Migration involves the geographical displacement of people from their habitual place of residence. There are various types of migration, which are differentiated on the basis of the length of time the individual spends away from her home (permanent/temporary migration; circular migration; seasonal migration); the reason for migration (such as migration for work, education, or family reunification); the degree of freedom involved in the decision to migrate (voluntary or forced migration); whether the movement is legally permitted (legal or undocumented migration); and whether the movement involves the crossing of a state border (internal or international migration). Because of these differences, destination countries, international organizations, and researchers give migrants labels, which carry particular legal consequences, rights, and responsibilities, such as migrant worker, refugee, or undocumented migrant.

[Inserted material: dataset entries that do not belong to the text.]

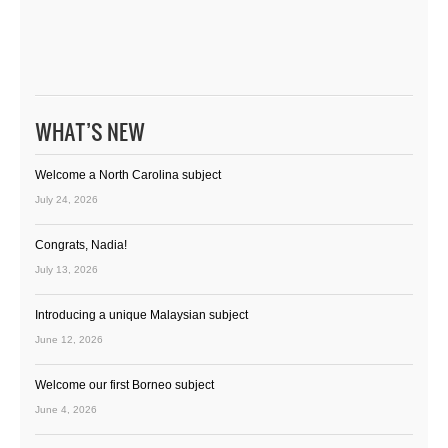
WHAT’S NEW
Welcome a North Carolina subject
July 24, 2026
Congrats, Nadia!
July 13, 2026
Introducing a unique Malaysian subject
June 12, 2026
Welcome our first Borneo subject
June 4, 2026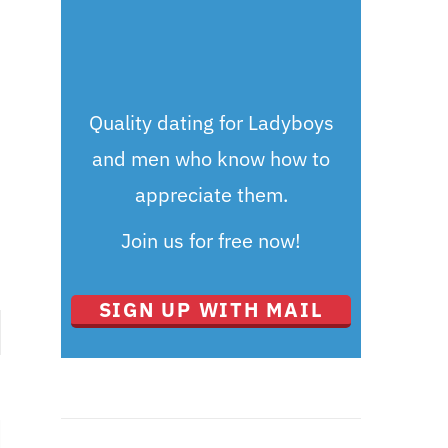
Quality dating for Ladyboys
and men who know how to
appreciate them.
Join us for free now!
SIGN UP WITH MAIL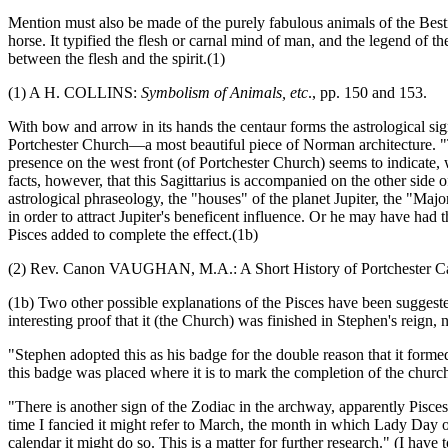
Mention must also be made of the purely fabulous animals of the Bestia
horse. It typified the flesh or carnal mind of man, and the legend of t
between the flesh and the spirit.(1)
(1) A H. COLLINS:
Symbolism of Animals, etc
., pp. 150 and 153.
With bow and arrow in its hands the centaur forms the astrological sig
Portchester Church—a most beautiful piece of Norman architecture. 
presence on the west front (of Portchester Church) seems to indicate, 
facts, however, that this Sagittarius is accompanied on the other side 
astrological phraseology, the "houses" of the planet Jupiter, the "Major
in order to attract Jupiter's beneficent influence. Or he may have h
Pisces added to complete the effect.(1b)
(2) Rev. Canon VAUGHAN, M.A.: A Short History of Portchester Cas
(1b) Two other possible explanations of the Pisces have been sugges
interesting proof that it (the Church) was finished in Stephen's reign,
"Stephen adopted this as his badge for the double reason that it formed
this badge was placed where it is to mark the completion of the churc
"There is another sign of the Zodiac in the archway, apparently Pisce
time I fancied it might refer to March, the month in which Lady Day occ
calendar it might do so. This is a matter for further research." (I 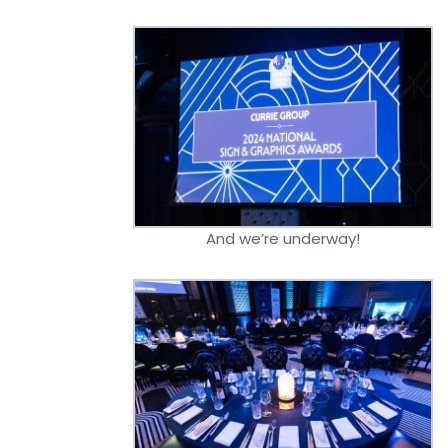
And we’re underway!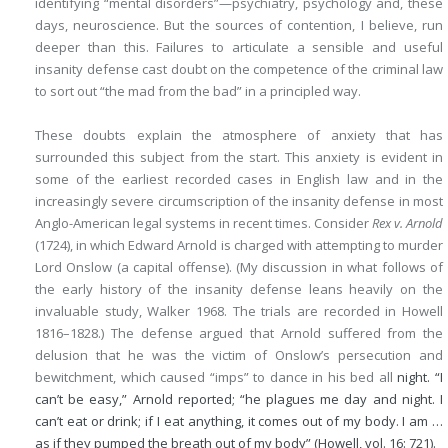
identifying “mental disorders”—psychiatry, psychology and, these
days, neuroscience. But the sources of contention, I believe, run
deeper than this. Failures to articulate a sensible and useful
insanity defense cast doubt on the competence of the criminal law
to sort out “the mad from the bad” in a principled way.
These doubts explain the atmosphere of anxiety that has
surrounded this subject from the start. This anxiety is evident in
some of the earliest recorded cases in English law and in the
increasingly severe circumscription of the insanity defense in most
Anglo-American legal systems in recent times. Consider
Rex v. Arnold
(1724), in which Edward Arnold is charged with attempting to murder
Lord Onslow (a capital offense). (My discussion in what follows of
the early history of the insanity defense leans heavily on the
invaluable study, Walker 1968. The trials are recorded in Howell
1816–1828.) The defense argued that Arnold suffered from the
delusion that he was the victim of Onslow’s persecution and
bewitchment, which caused “imps” to dance in his bed all
night. “I
can’t be easy,” Arnold reported; “he plagues me day and night. I
can’t eat or drink; if I eat anything, it comes out of my body. I am …
as if they pumped the breath out of my body” (Howell, vol. 16: 721).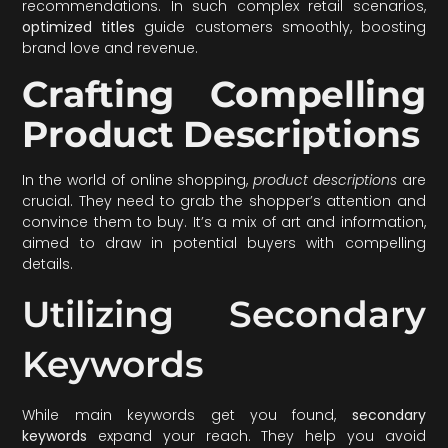
recommendations. In such complex retail scenarios,
optimized titles
guide customers smoothly, boosting
brand love and revenue.
Crafting Compelling
Product Descriptions
In the world of online shopping,
product descriptions
are
crucial. They need to grab the shopper’s attention and
convince them to buy. It’s a mix of art and information,
aimed to draw in potential buyers with compelling
details.
Utilizing Secondary
Keywords
While main keywords get you found,
secondary
keywords
expand your reach. They help you avoid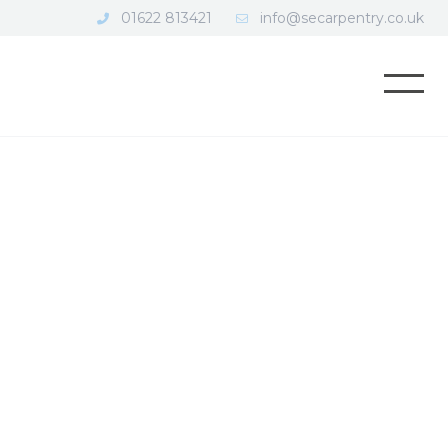
01622 813421
info@secarpentry.co.uk
Open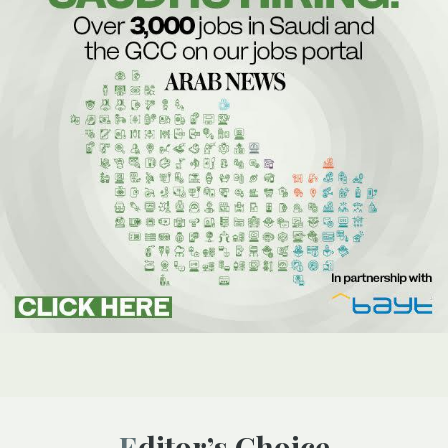
Editor’s Choice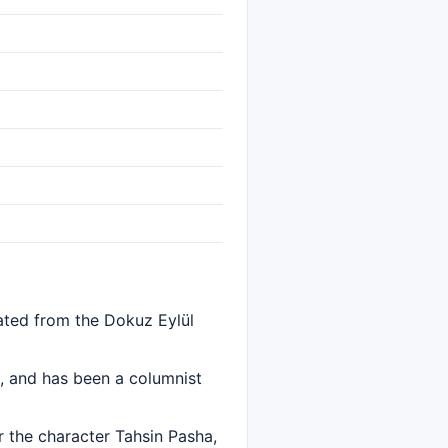
ated from the Dokuz Eylül
e, and has been a columnist
 the character Tahsin Pasha,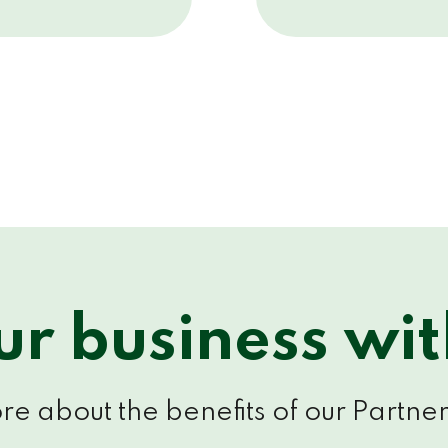
r business wi
e about the benefits of our Partner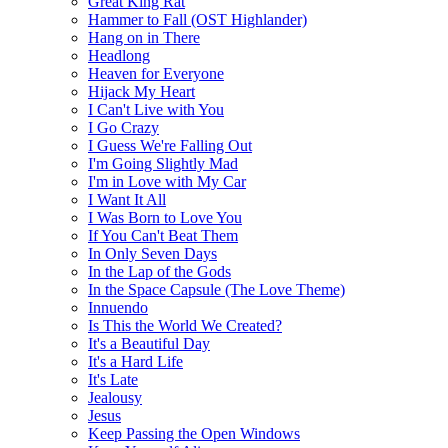
Great King Rat
Hammer to Fall (OST Highlander)
Hang on in There
Headlong
Heaven for Everyone
Hijack My Heart
I Can't Live with You
I Go Crazy
I Guess We're Falling Out
I'm Going Slightly Mad
I'm in Love with My Car
I Want It All
I Was Born to Love You
If You Can't Beat Them
In Only Seven Days
In the Lap of the Gods
In the Space Capsule (The Love Theme)
Innuendo
Is This the World We Created?
It's a Beautiful Day
It's a Hard Life
It's Late
Jealousy
Jesus
Keep Passing the Open Windows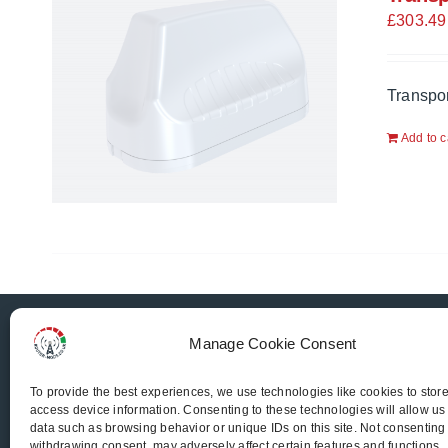
£
303.49
Transpo
Add to c
Router-Mods
Manage Cookie Consent
To provide the best experiences, we use technologies like cookies to stor
access device information. Consenting to these technologies will allow us
Email us
data such as browsing behavior or unique IDs on this site. Not consenting
withdrawing consent, may adversely affect certain features and functions.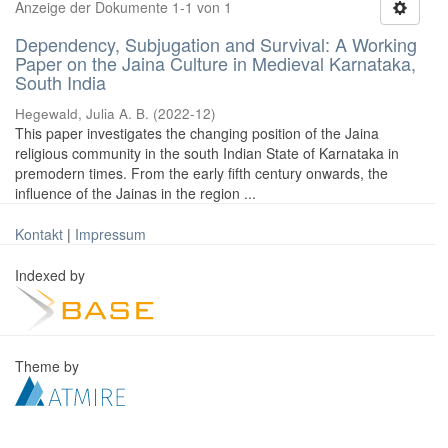
Anzeige der Dokumente 1-1 von 1
Dependency, Subjugation and Survival: A Working
Paper on the Jaina Culture in Medieval Karnataka,
South India
Hegewald, Julia A. B.
(
2022-12
)
This paper investigates the changing position of the Jaina
religious community in the south Indian State of Karnataka in
premodern times. From the early fifth century onwards, the
influence of the Jainas in the region ...
Kontakt
|
Impressum
Indexed by
Theme by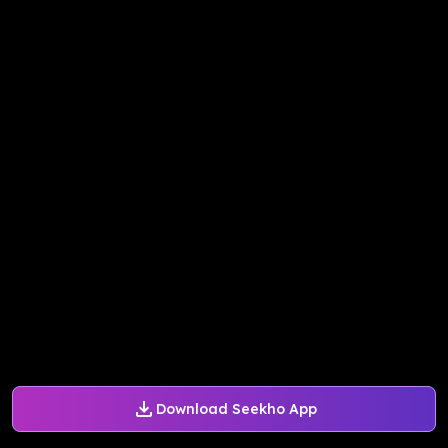
Download Seekho App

Women's Migration Patterns

Women and mothers are involved in all of these movements, but over the course of history, their participation has changed. For example, international migration for work was generally associated with men's migration to provide financially for their family, but we now know that mothers also participate in labor migration. Particularly in patriarchal and/or patrilineal societies, women generally migrated within national boundaries to marry in order to live at their husband's place of residence. Considering that in many countries motherhood outside of marriage was and continues to be shunned, women effectively migrated in order to become mothers.

Migration of mothers raises critical issues such as the reorganization of families, whether nuclear or extended in nature, into transnational families as well as the formation of global care chains.

Feminization of Migration

One of the most enduring ideas in migration is that men predominated in transnational migrations. However, Katharine Donato shows that women outnumbered men in some migration streams. In migration to the United States, women accounted for 55 percent of all immigrants between 1930 and 1979, and outnumbered men by over a million.

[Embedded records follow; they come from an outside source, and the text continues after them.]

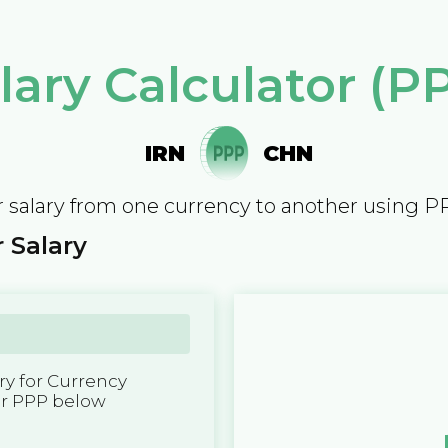
lary Calculator (P
IRN
CHN
 salary from one currency to another using P
 Salary
y for Currency
er PPP below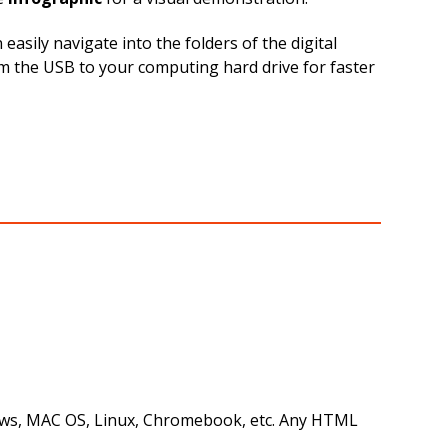
sily navigate into the folders of the digital
rom the USB to your computing hard drive for faster
ndows, MAC OS, Linux, Chromebook, etc. Any HTML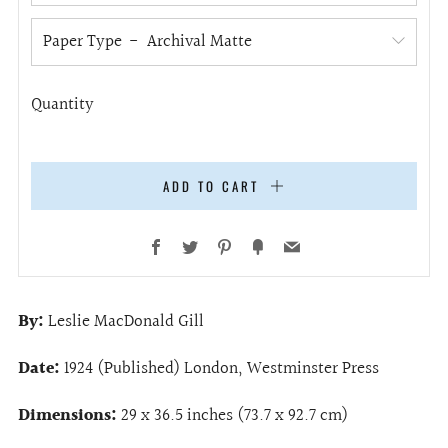
Paper Type
Quantity
ADD TO CART
Facebook
Twitter
Pinterest
Fancy
Email
By:
Leslie MacDonald Gill
Date:
1924 (Published) London, Westminster Press
Dimensions:
29 x 36.5 inches (73.7 x 92.7 cm)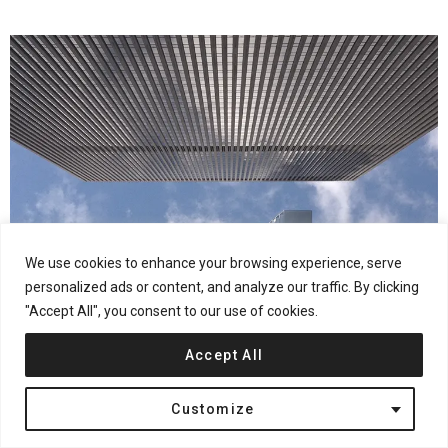
We use cookies to enhance your browsing experience, serve
personalized ads or content, and analyze our traffic. By clicking
"Accept All", you consent to our use of cookies.
Accept All
Customize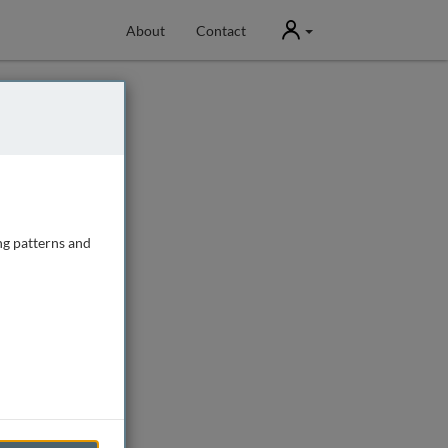
User
About
Contact
ng patterns and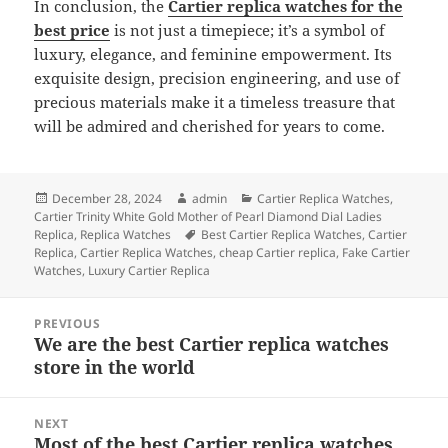
In conclusion, the
Cartier replica watches for the
best price
is not just a timepiece; it’s a symbol of
luxury, elegance, and feminine empowerment. Its
exquisite design, precision engineering, and use of
precious materials make it a timeless treasure that
will be admired and cherished for years to come.
Posted
Author
Categories
December 28, 2024
admin
Cartier Replica Watches
,
on
Cartier Trinity White Gold Mother of Pearl Diamond Dial Ladies
Tags
Replica
,
Replica Watches
Best Cartier Replica Watches
,
Cartier
Replica
,
Cartier Replica Watches
,
cheap Cartier replica
,
Fake Cartier
Watches
,
Luxury Cartier Replica
Post
PREVIOUS
navigation
We are the best Cartier replica watches
Previous
store in the world
post:
NEXT
Most of the best Cartier replica watches
Next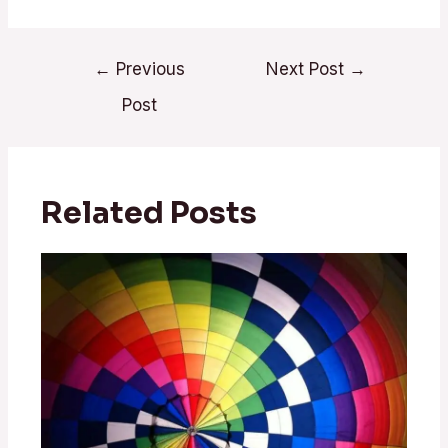
←
Previous
Next Post
→
Post
Related Posts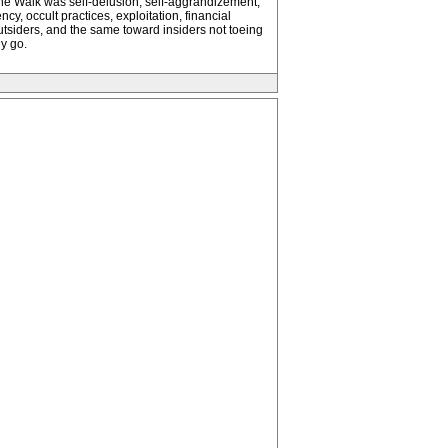
e the Walk was self-delusion, self-aggrandizement,
y, occult practices, exploitation, financial
outsiders, and the same toward insiders not toeing
y go.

Official figures indicate that globally, women's share of the total number of international migrants increased from 46.6 percent in the 1960s to 48.8 percent in 2000. Most of the change is accounted by women migrating to more developed regions, such as Europe and the United States, where their share of the total number of international migrants increased from 47.9 percent to 50.9 percent over the same period. Women's share of total migrants in developing countries remained more or less constant at 45.7 percent.

The term feminization of migration highlights the fact that more women are leading migratory processes as primary migrants, rather than solely for the purpose of family reunification. While there are obvious problems with quantifying this process, both historically as well as in terms of current migration flows, it is nevertheless clear that economic and political changes since 1980s have led to an increasing number of women seeking work across national borders.